When I look at the commits themselves, most of the ones generated by Claude are testsuite changes, or at least labelled as such.

https://github.com/RsyncProject/rsync/commits/master/

vips7L 30 minutes ago | parent | next [-]

Aren’t LLMs notorious for just making tests pass and not actually testing functionality?

shimman an hour ago | parent | prev [-]

Is that suppose to make this better? IME the most valuable tests are those that test specific regressions. It's the scaffolding we build for ourselves to enable feature development. Remove that scaffolding and you get accidents. Pray to your god of choice these accidents don't cause harm or loss of life.

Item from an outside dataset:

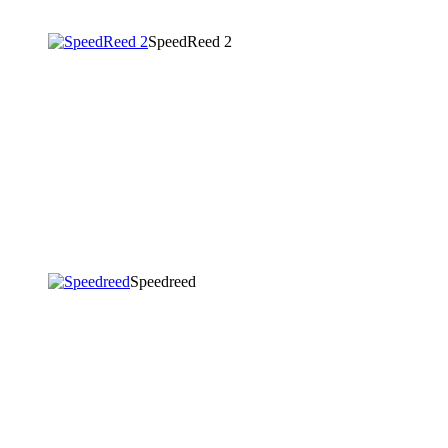
SpeedReed 2
Speedreed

It should really be considered negligence at this point. Some of this software is extremely valuable, it's how we flourish as humans. Purposely fucking with that should bear some real world consequence. We do the same in every other industry, software is just as important too.

abuob 20 minutes ago | parent [-]

In my perspective, "Analyze code, come up with edge cases and gaps and create unit tests for them" is one of the use-cases where AI was starting to get really good at, so I can see why someone would want to extend their test-suite dramatically using it.

But yes, using AI to then generate code that still causes regressions doesn't quite square with that. Given the huge amount of test-changes I'd still assume good faith by the maintainer; possibly just a bit of overexcitement paired with a dash of too much confidence into the new tools that is now hitting reality.